** Task to complete **
Copy nothing but the lines from the opening of the entries through the line that contains "جو در مشکات", exactly as written. Drop the pictures.

(Page-level text extractions)
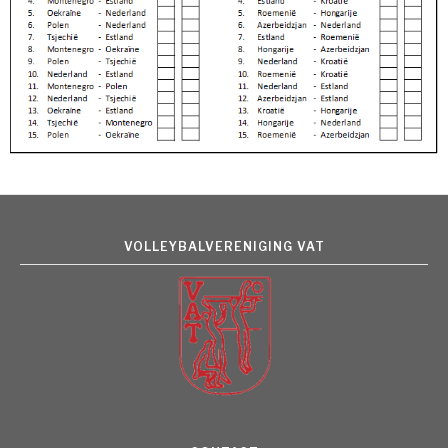
VOLLEYBALVERENIGING VAT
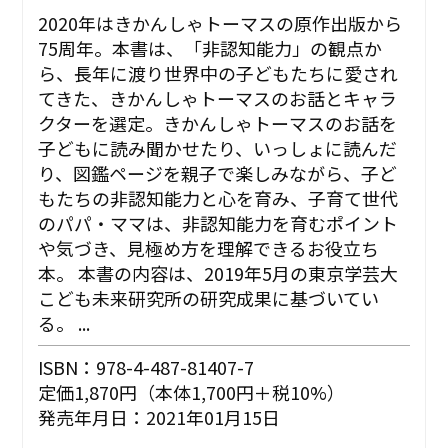
2020年はきかんしゃトーマスの原作出版から
75周年。本書は、「非認知能力」の観点か
ら、長年に渡り世界中の子どもたちに愛され
てきた、きかんしゃトーマスのお話とキャラ
クターを選定。きかんしゃトーマスのお話を
子どもに読み聞かせたり、いっしょに読んだ
り、図鑑ページを親子で楽しみながら、子ど
もたちの非認知能力と心を育み、子育て世代
のパパ・ママは、非認知能力を育むポイント
や気づき、見極め方を理解できるお役立ち
本。 本書の内容は、2019年5月の東京学芸大
こども未来研究所の研究成果に基づいてい
る。 ...
ISBN：978-4-487-81407-7
定価1,870円（本体1,700円＋税10%）
発売年月日：2021年01月15日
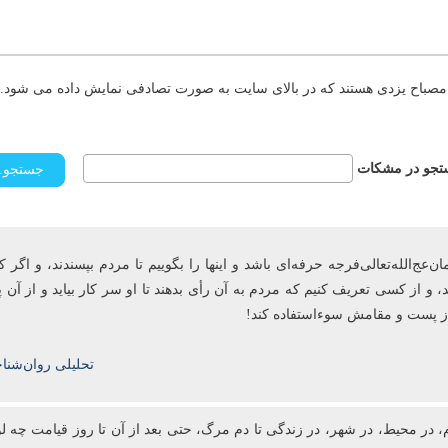
مصباح یزدی هستند که در بالای سایت به صورت تصادفی نمایش داده می شود. د
جو در مشکات
ج‌الله‌تعالی‌فرجه حرفه‌ای باشد و این­ها را بگوییم تا مردم بپسندند، و اگر ک
، و از کسی تعریف کنیم که مردم به آن رأی ‌بدهند تا او سر کار بیاید و از آ
 از پست و مقامش سوءاستفاده کند!
تحلیلی روان‌شنا
، در محیط، در شهر، در زندگی تا دم مرگ، حتی بعد از آن تا روز قیامت چه لو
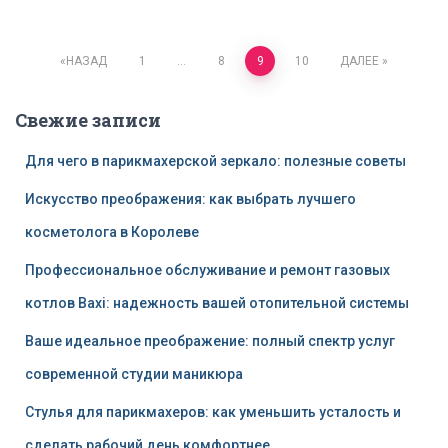
НАЗАД
1
…
8
9
10
ДАЛЕЕ
Навигация
Свежие записи
по
Для чего в парикмахерской зеркало: полезные советы
записям
Искусство преображения: как выбрать лучшего
косметолога в Королеве
Профессиональное обслуживание и ремонт газовых
котлов Baxi: надежность вашей отопительной системы
Ваше идеальное преображение: полный спектр услуг
современной студии маникюра
Стулья для парикмахеров: как уменьшить усталость и
сделать рабочий день комфортнее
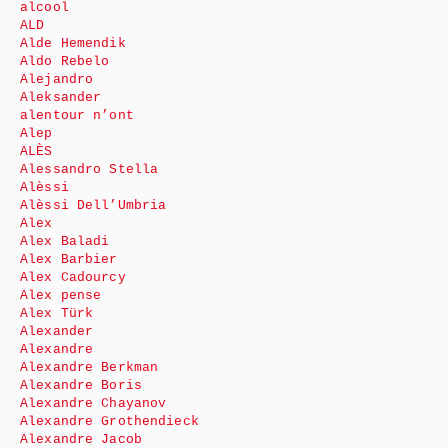
alcool
ALD
Alde Hemendik
Aldo Rebelo
Alejandro
Aleksander
alentour n’ont
Alep
ALÈS
Alessandro Stella
Alèssi
Alèssi Dell’Umbria
Alex
Alex Baladi
Alex Barbier
Alex Cadourcy
Alex pense
Alex Türk
Alexander
Alexandre
Alexandre Berkman
Alexandre Boris
Alexandre Chayanov
Alexandre Grothendieck
Alexandre Jacob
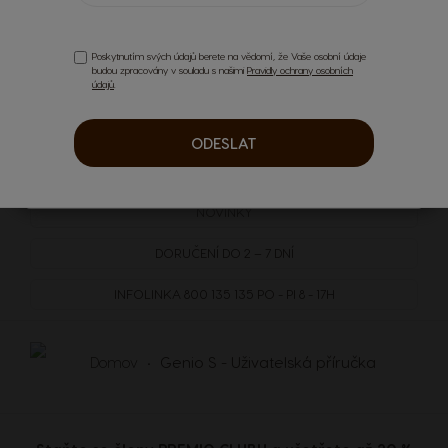
Poskytnutím svých údajů berete na vědomí, že Vaše osobní údaje
budou zpracovány v souladu s našimi
Pravidly ochrany osobních
údajů
.
ODESLAT
DOPRAVA
ZDARMA
NAD 1499 KČ
NOVINKY
DORUČENÍ DO 2 – 7 DNÍ
INFOLINKA
800 135 135
PO - PI 8 - 17H
Domov
Genio S - Uživatelská příručka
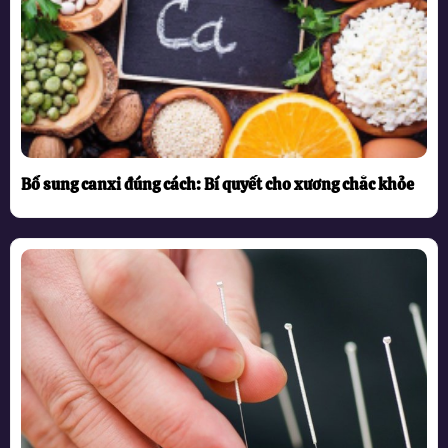
Bổ sung canxi đúng cách: Bí quyết cho xương chắc khỏe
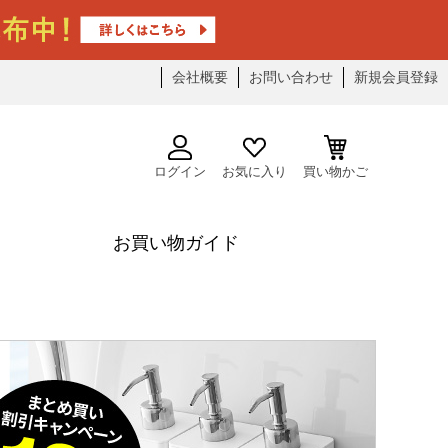
会社概要
お問い合わせ
新規会員登録
ログイン
お気に入り
買い物かご
お買い物ガイド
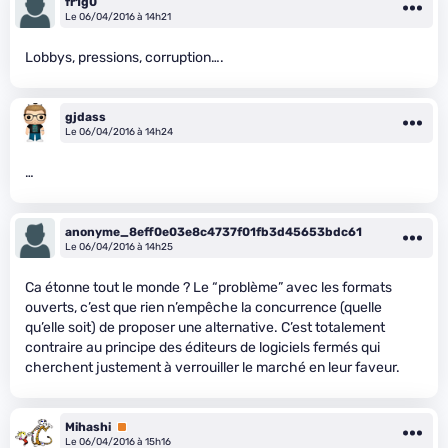
fr1g0
Le 06/04/2016 à 14h21
Lobbys, pressions, corruption….
gjdass
Le 06/04/2016 à 14h24
…
anonyme_8eff0e03e8c4737f01fb3d45653bdc61
Le 06/04/2016 à 14h25
Ca étonne tout le monde ? Le “problème” avec les formats
ouverts, c’est que rien n’empêche la concurrence (quelle
qu’elle soit) de proposer une alternative. C’est totalement
contraire au principe des éditeurs de logiciels fermés qui
cherchent justement à verrouiller le marché en leur faveur.
Mihashi
Premium
Le 06/04/2016 à 15h16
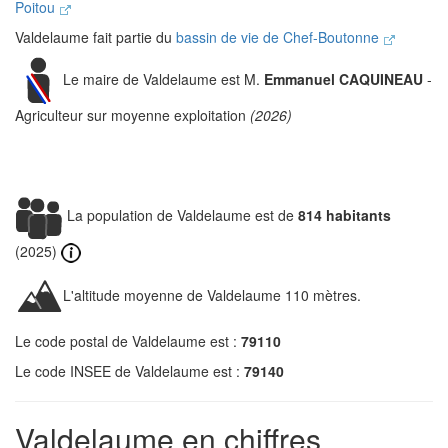
Poitou
Valdelaume fait partie du
bassin de vie de Chef-Boutonne
Le maire de Valdelaume est M.
Emmanuel CAQUINEAU
-
Agriculteur sur moyenne exploitation
(2026)
La population de Valdelaume est de
814 habitants
(2025)
L'altitude moyenne de Valdelaume 110 mètres.
Le code postal de Valdelaume est :
79110
Le code INSEE de Valdelaume est :
79140
Valdelaume en chiffres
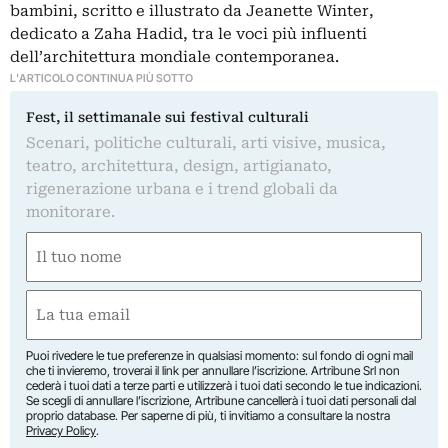
bambini, scritto e illustrato da Jeanette Winter,
dedicato a
Zaha Hadid
, tra le voci più influenti
dell’architettura mondiale contemporanea.
L'ARTICOLO CONTINUA PIÙ SOTTO
Fest, il settimanale sui festival culturali
Scenari, politiche culturali, arti visive, musica,
teatro, architettura, design, artigianato,
rigenerazione urbana e i trend globali da
monitorare.
Nome
(Obbligatorio)
Nome
Email
(Obbligatorio)
Puoi rivedere le tue preferenze in qualsiasi momento: sul fondo di ogni mail
che ti invieremo, troverai il link per annullare l’iscrizione. Artribune Srl non
cederà i tuoi dati a terze parti e utilizzerà i tuoi dati secondo le tue indicazioni.
Se scegli di annullare l’iscrizione, Artribune cancellerà i tuoi dati personali dal
proprio database. Per saperne di più, ti invitiamo a consultare la nostra
Privacy Policy
.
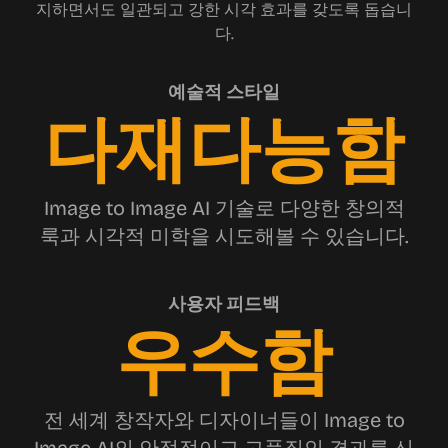
지하면서도 일관되고 강한 시각 효과를 갖도록 돕습니
다.
예술적 스타일
다재다능함
Image to Image AI 기술로 다양한 창의적
룩과 시각적 미학을 시도해볼 수 있습니다.
사용자 피드백
우수함
전 세계 창작자와 디자이너들이 Image to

** Solution for this exercise **
VOLLEYBALVERENIGING VAT
2020年はきかんしゃトーマスの原作出版から
75周年。本書は、「非認知能力」の観点か
ら、長年に渡り世界中の子どもたちに愛され
てきた、きかんしゃトーマスのお話とキャラ
クターを選定。きかんしゃトーマスのお話を
子どもに読み聞かせたり、いっしょに読んだ
り、図鑑ページを親子で楽しみながら、子ど
もたちの非認知能力と心を育み、子育て世代
のパパ・ママは、非認知能力を育むポイント
や気づき、見極め方を理解できるお役立ち
本。 本書の内容は、2019年5月の東京学芸大
こども未来研究所の研究成果に基づいてい
る。 ...
ISBN：978-4-487-81407-7
定価1,870円（本体1,700円＋税10%）
発売年月日：2021年01月15日
مصباح یزدی هستند که در بالای سایت به صورت تصادفی نمایش داده می شود. د
جو در مشکات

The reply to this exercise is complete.